_PROBLEM DETAILS:_ After reading the entries below, report how many lines have the string "creator" in them, giving the number alone.

AVAILABLE RECORDS: Begin

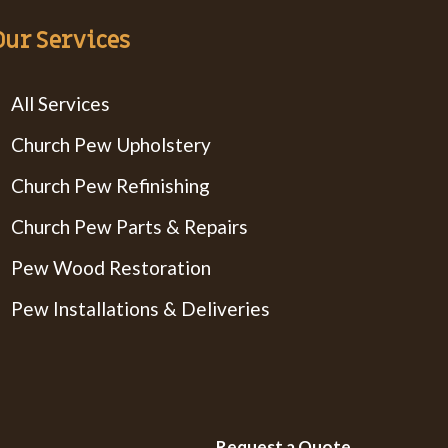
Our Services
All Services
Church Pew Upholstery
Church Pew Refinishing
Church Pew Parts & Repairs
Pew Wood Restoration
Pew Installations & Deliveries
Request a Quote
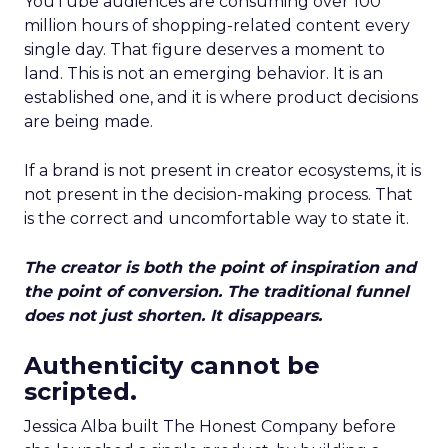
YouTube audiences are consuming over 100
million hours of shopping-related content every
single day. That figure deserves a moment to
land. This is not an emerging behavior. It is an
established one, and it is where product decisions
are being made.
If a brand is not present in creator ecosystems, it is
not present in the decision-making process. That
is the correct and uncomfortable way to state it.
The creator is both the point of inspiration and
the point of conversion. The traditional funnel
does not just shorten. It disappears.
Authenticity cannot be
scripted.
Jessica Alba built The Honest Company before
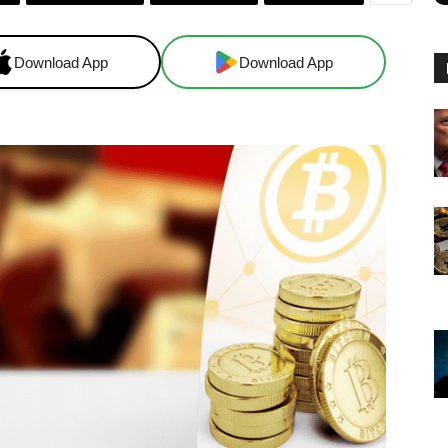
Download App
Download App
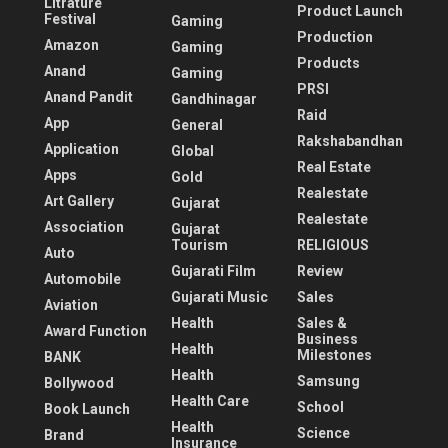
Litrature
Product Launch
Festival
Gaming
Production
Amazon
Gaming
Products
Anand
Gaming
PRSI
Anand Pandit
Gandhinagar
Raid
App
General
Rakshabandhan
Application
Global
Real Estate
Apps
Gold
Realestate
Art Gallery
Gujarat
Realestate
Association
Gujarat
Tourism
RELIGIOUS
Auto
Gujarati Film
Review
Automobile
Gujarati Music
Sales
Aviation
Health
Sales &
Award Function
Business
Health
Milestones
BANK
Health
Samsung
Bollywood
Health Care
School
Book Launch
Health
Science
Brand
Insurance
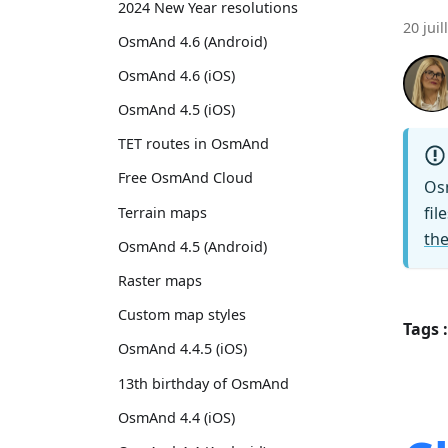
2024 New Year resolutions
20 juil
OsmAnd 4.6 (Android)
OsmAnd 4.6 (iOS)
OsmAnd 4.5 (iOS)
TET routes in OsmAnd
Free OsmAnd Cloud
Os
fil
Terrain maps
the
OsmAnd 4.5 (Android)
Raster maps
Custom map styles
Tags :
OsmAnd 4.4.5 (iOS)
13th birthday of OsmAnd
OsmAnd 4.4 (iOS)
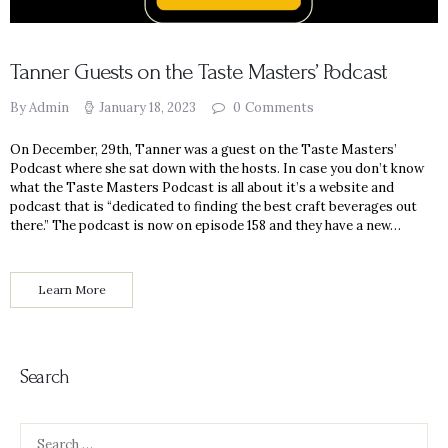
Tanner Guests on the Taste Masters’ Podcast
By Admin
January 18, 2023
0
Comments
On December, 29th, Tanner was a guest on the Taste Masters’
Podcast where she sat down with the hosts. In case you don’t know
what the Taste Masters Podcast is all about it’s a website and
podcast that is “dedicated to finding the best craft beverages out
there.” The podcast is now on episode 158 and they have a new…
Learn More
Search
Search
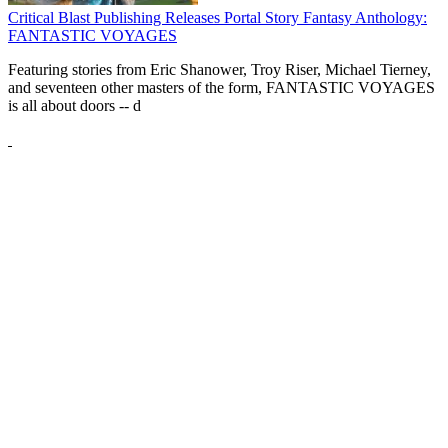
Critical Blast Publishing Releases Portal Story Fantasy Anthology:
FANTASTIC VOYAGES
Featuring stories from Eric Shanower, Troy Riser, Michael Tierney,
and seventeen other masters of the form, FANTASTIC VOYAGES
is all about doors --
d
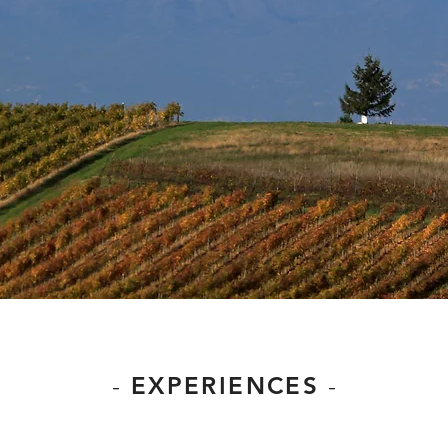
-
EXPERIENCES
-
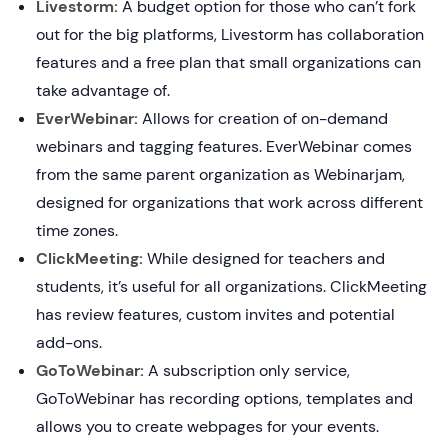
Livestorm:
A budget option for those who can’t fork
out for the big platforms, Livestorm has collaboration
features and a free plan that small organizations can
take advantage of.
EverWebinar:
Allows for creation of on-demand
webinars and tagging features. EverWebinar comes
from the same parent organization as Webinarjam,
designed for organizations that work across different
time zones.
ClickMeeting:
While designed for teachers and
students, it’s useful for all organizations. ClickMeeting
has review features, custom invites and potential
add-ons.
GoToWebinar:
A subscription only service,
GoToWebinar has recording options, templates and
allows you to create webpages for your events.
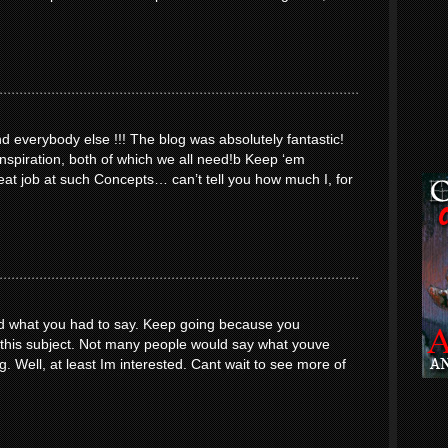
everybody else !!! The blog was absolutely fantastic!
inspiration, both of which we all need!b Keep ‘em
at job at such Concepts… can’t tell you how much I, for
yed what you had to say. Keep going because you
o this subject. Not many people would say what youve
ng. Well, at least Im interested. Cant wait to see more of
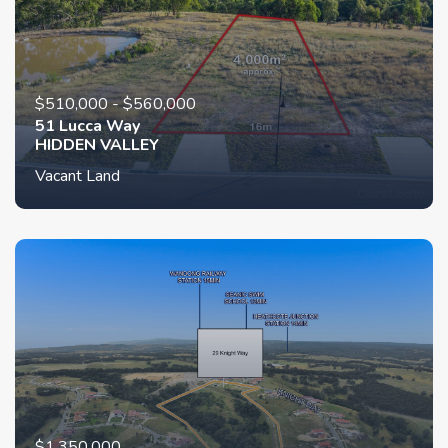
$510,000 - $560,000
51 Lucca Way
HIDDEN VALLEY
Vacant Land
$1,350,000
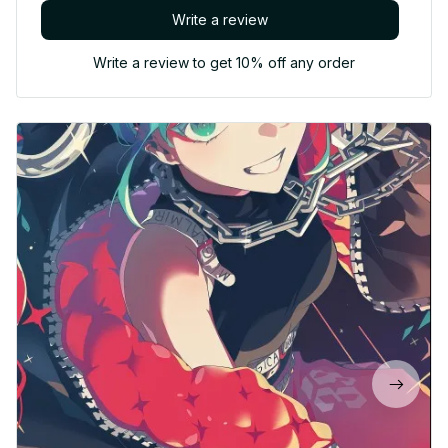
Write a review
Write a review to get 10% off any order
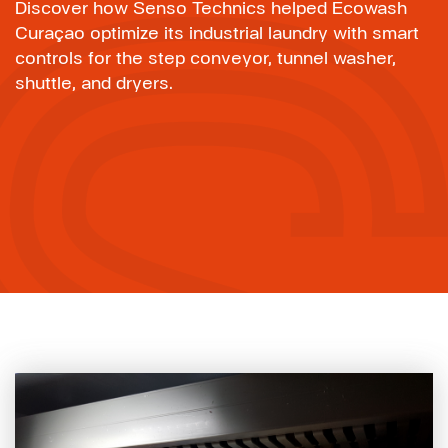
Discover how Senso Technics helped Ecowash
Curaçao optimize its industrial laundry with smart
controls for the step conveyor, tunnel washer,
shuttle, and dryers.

AVAILABLE RECORDS: End

_EXERCISE ANSWER:_ 2